Book review: The Thinking Machine: Jensen Huang, Nvidia, and the World’s Most Coveted Microchip, by Stephen Witt.
This is a well-written book about the rise of deep learning, and the man who is the most responsible for building the hardware that it needs.
Building the Foundations
Nvidia was founded in 1993 by three engineers. They failed to articulate much of a business plan, but got funding anyway due to the reputation that Jensen had developed while working for LSI Logic.
For 20 years, Nvidia was somewhat successful, but was an erratic performer in a small industry.
Around 2004, Nvidia increased the resources it devoted to parallel processing. There was probably some foresight involved in this strategy, but for around a decade Nvidia’s results created doubts about its wisdom. The market for such GPUs was tiny. Most experts believed it was too hard to make parallel software work.
But Jensen excels at solving problems that most others would reject as impossible.
The Most Important Decision
Nvidia was sometimes less interested in neural networks than neural network researchers were interested in Nvidia. Geoffrey Hinton sometimes couldn’t get Nvidia to respond to his emails (circa 2009?).
In 2013, Bryan Catanzaro proposed that Nvidia support work on cuDNN (software to run deep learning on GPUs). The reaction from Nvidia’s software team was negative. Catanzaro appealed to Jensen. Jensen quickly developed something like an expert understanding of deep learning, and soon announced that AI was a “once in a lifetime opportunity”. He made AI Nvidia’s top priority.
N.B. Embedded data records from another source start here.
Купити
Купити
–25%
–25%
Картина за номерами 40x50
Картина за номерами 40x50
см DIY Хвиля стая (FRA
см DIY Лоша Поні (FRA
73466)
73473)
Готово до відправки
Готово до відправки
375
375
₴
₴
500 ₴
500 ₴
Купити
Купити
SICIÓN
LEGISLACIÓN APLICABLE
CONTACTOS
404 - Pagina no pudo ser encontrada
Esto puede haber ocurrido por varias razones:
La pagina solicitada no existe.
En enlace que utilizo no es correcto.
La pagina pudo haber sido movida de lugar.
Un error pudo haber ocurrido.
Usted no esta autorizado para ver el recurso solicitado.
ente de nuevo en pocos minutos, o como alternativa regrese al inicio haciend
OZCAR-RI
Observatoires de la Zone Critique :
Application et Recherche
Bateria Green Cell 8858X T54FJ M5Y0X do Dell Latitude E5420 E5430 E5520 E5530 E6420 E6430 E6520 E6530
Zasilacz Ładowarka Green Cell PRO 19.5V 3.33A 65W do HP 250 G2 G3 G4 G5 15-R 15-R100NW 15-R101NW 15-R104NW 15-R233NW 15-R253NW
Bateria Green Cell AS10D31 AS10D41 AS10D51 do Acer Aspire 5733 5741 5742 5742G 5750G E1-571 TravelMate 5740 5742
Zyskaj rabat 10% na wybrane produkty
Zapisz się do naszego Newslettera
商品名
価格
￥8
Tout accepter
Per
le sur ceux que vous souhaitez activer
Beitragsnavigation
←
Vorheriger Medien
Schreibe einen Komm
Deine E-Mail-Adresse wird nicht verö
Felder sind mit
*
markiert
It took a fair amount of skill to be positioned to profit from AI. But a large fraction of Nvidia’s success depended on that one decision. I estimate it was worth a trillion dollars.
Jensen ascribes Nvidia’s success to “luck, founded by vision”.
Jensen’s Character
What drives Jensen? The book provides no clear answer. It doesn’t seem to be money. I’m guessing it’s some measure of business success along the lines of market share.
There are some obvious similarities to Elon Musk. A few key differences:
- Loyalty: Jensen almost never fires employees.
- Musk’s visions involve backchaining from fantasy; Jensen looks forward from reality.
- Jensen has a stable marriage; Musk has something else.
- Jensen is pretty cautious about expressing political opinions[*]; Musk’s businesses have been hurt because he’s vocal about politics.
- – Witt claims that Jensen “never offered a single political opinion”, but I found opinions on immigration policy and export restrictions.
Jensen often yells at employees. But that always seems calculated to be productive.
He appears to have above average integrity. The only act described in the book that I’m inclined to classify as unethical is filing a possibly frivolous lawsuit against competitor 3dfx, at a time when the legal fees were enough to put 3dfx out of business.
I should note that after the book was published, a report was published about Nvidia exerting questionable pressure on the news media.
AI Risks
Another difference is that Jensen insists there are no risks from AI which are worth our attention. Witt is quite concerned (“It seemed to me that the end of my profession was approaching. It seemed to me that the end of reality was approaching. It seemed to me that the end of consciousness was approaching.”), and annoyed Jensen by pushing hard on this topic.
Jensen isn’t willing to say enough on this topic for us to infer much about his reasons. I’ll conjecture that he’s mostly reasoning from what’s good for his business.
I expect that if a political situation causes Nvidia’s business to be impaired by alignment concerns, Jensen would devote some unusual thought to handling alignment. I wish I could tell whether that meant using his intelligence to actually solve alignment, or to convince the world not to worry about alignment.
I see a ray of hope from a 2023 interview, in which he said: “No AI should be able to learn without a human in the loop.”. It won’t be long before he’ll see that this is a real issue. Maybe enforcing such a rule will be enough to keep us safe. Or maybe he’ll see that the rule can’t be enforced, and he’ll switch to advocating a more enforceable rule.